Another point the book spends a little time on is that Marshall’s run was supposed to coincide with that of another endurance athlete, Charlie Engle. Charlie and Marshall set out together from San Francisco city hall and ran together for most of the first day. However, Charlie was injured within the first couple of weeks and was unable to continue, though he did ride most of the rest of the way on a bike. However, for reasons that aren’t totally clear in the book, Marshall and Charlie butted heads repeatedly as the run wound down to its conclusion and it seems that by the end of the project the two weren’t on speaking terms.
In the end, Marshall does make it. He doesn’t quite set the all-time record, but he does set the Master’s and Grand Master’s records. He runs across the entire country–the third fastest crossing of the United States on foot, as of the time he finished.
What I Liked About the Book
The book is about Marshall’s run across the country, but it also highlights a lot of challenges that Marshall faced growing up and throughout his life. Without getting too lost in the details I’m sure to get wrong, let’s just say that Marshall has faced the death of a spouse, multiple divorces, and several badly fractured family relationships. Running was the drug he turned to during hard times in his life, and it served in both a positive therapeutic sense as well as in a negative escapist sense. Running helped him deal with hard times, but also enabled him to run away from engaging in the most difficult situations he faced.
Ultimately, this story is about Marshall coming to terms with his shortcomings, intentionally seeking a supportive relationship with his current wife, and working to rebuild fractured family relationships. It’s a story of perseverance and hope.

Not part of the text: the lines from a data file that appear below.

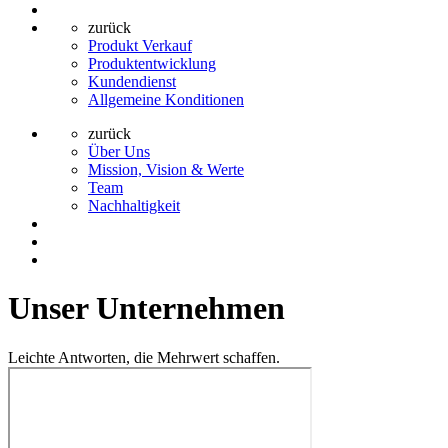
zurück
Produkt Verkauf
Produktentwicklung
Kundendienst
Allgemeine Konditionen
zurück
Über Uns
Mission, Vision & Werte
Team
Nachhaltigkeit
Unser Unternehmen
Leichte Antworten, die Mehrwert schaffen.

I also appreciated the honest and clear-headed perspective on ultrarunning. In the past, I’ve been bewildered by the ability of these folks to run hundreds of miles and wondered how they did so without injury. What the book made clear is that Marshall routinely suffers overuse injuries while competing. He probably avoids them while training, for the most part, but while in competition he simply pushes through what he refers to as “soft tissue” injuries. In other words, if the damage isn’t going to be permanent, if he’ll be able to recover from an injury eventually, then while he’s in competition mode, he just keeps going.

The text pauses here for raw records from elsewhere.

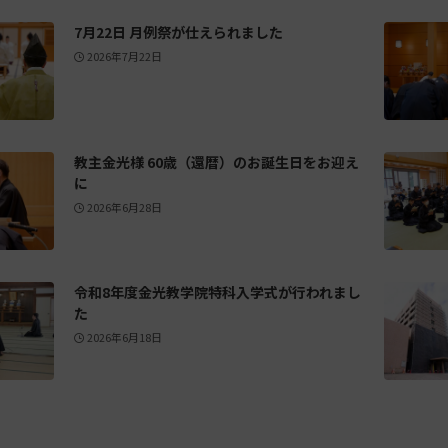
7月22日 月例祭が仕えられました
2026年7月22日
教主金光様 60歳（還暦）のお誕生日をお迎え
に
2026年6月28日
令和8年度金光教学院特科入学式が行われまし
た
2026年6月18日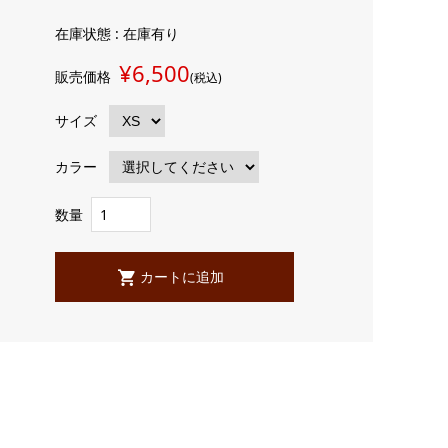
在庫状態 : 在庫有り
¥6,500
販売価格
(税込)
サイズ
カラー
数量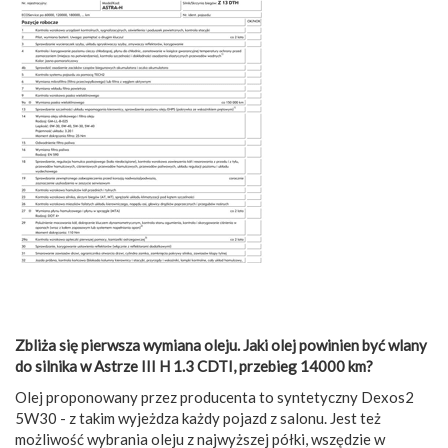
Zbliża się pierwsza wymiana oleju. Jaki olej powinien być wlany
do silnika w Astrze III H 1.3 CDTI, przebieg 14000 km?
Olej proponowany przez producenta to syntetyczny Dexos2
5W30 - z takim wyjeżdza każdy pojazd z salonu. Jest też
możliwość wybrania oleju z najwyższej półki, wszędzie w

What I Disliked About the Book
I’m not sure there’s anything I disliked about this book. It’s a great read. Marshall seems to be really honest about who he is, his own shortcomings, and his successes. He balances his exploits as an endurance athlete against his sense that he hasn’t been the father and husband he should have been (that last bit being something that’s all too relatable). There’s some conflict in the book, but I felt as though Marshall did his best to be fair to those who were on the other side of those disagreements, even while making it clear that he felt that he and his wife were treated poorly and unfairly at various points.

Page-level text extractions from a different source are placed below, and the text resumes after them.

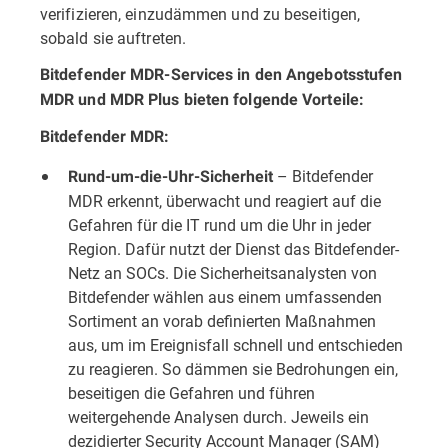
verifizieren, einzudämmen und zu beseitigen,
sobald sie auftreten.
Bitdefender MDR-Services in den Angebotsstufen
MDR und MDR Plus bieten folgende Vorteile:
Bitdefender MDR:
– Bitdefender
Rund-um-die-Uhr-Sicherheit
MDR erkennt, überwacht und reagiert auf die
Gefahren für die IT rund um die Uhr in jeder
Region. Dafür nutzt der Dienst das Bitdefender-
Netz an SOCs. Die Sicherheitsanalysten von
Bitdefender wählen aus einem umfassenden
Sortiment an vorab definierten Maßnahmen
aus, um im Ereignisfall schnell und entschieden
zu reagieren. So dämmen sie Bedrohungen ein,
beseitigen die Gefahren und führen
weitergehende Analysen durch. Jeweils ein
dezidierter Security Account Manager (SAM)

In other words, the book is fun to read and I never felt like he was boasting without cause. Marshall seems like an amazing endurance athlete and all-around great person.
Who Else Should Read It
I’d recommend this book to anyone who’s into pushing themselves mentally or physically, ultrarunning, adventure sports, or interested in reading a great story about someone who did something exceptionally difficult. On the other hand, if you can’t understand why anyone would do anything that would make them sweaty or force them to shit in a cornfield, this is probably not a book you’ll enjoy.